Tuesday, April 26, 2011

Supercomputing Is a Religion But Clouds Are Mundane

Supercomputer is a specialized device. It can do a lot of math, with precision no other platform can do, but it's about all it can have an edge  for.  Have you ever used one as a webserver? Or at least some sort of middle tier realtime application server? There's no practical benefit in doing it that way. Value/cost ratio is not so good. No reason to use demigod's power for your backyard gardening.

By supercomputers I ofcourse only mean hardware-based NUMA architectures; commodity hardware based  simulations with LAN links (such as Beowulf) IMO are really too slow to be seriously considered NUMA type supercomputers.

Clouds are, on the other hand, are as mundane as a toothbrush. Clouds are as versatile as a minivan. And, you can scale them at a fraction of a cost to have as many cpus as supercomputers do. In that sense, paraphrasing the old saying "today's supercomputer is tomorrow's computer", today's supercomputer is today's cloud. The only problem is there's virtually no shared memory space for those CPUs, and so it takes forever to move data from one CPU to another (compared to NUMA). So you can only harness the power of those cpus if you parallelize work in independent splits big enough so that the cloud could be loaded for long enough before the need for sharing split computations arises again. But wouldn't it be cool if that toothbrush could solve as big problems as its supercomputer counterpart with the same amount of cores might? Wouldn't it be nice for a moment to feel a Demigod's power rushing in one's veins while doing that annoying weeding in your backyard?

So, what can we do about highly interconnected problems that rely a lot on shared memory to parallelize a solution?

Fortunately, many interconnected problems in their traditional solutions are connected much more than necessary just because software abstractions such as MPI make shared memory access look cheap and iterative approach is used more than it needs be. Or at least less iterative approach exists. It's just sometimes you need a Demigod's wisdom to see it.

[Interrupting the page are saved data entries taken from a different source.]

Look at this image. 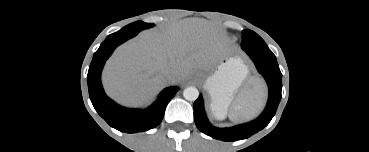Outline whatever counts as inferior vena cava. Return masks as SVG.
Returning <instances> with one entry per match:
<instances>
[{
	"mask_svg": "<svg viewBox=\"0 0 369 152\" xmlns=\"http://www.w3.org/2000/svg\"><path fill=\"white\" fill-rule=\"evenodd\" d=\"M171 77H172V72L168 71L167 79H168V80H171Z\"/></svg>",
	"mask_w": 369,
	"mask_h": 152,
	"instance_id": "602c4592",
	"label": "inferior vena cava"
}]
</instances>
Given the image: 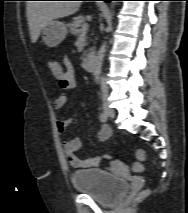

But as they say it in the east, the need is the forefather of all inventions.

Thursday, April 21, 2011

Follow-up for the "Mean Summarizer..." post

This is a small follow-up for the previous post.

In practice, in MapReduce world, such as Pig UDF functions (which I btw already put in place), when we run over observation data, we often encounter 2 types of problems:


1-- Unordered observations, i.e. cases such as $$t_{n+1}<t_{n}$$.
2-- Parallel processing of disjoint subsets of common superset of observations and combining into one ("combiner"-hadoop, "Algebraic UDF"-pig).

Hence, we need to add those specific cases to our formulas.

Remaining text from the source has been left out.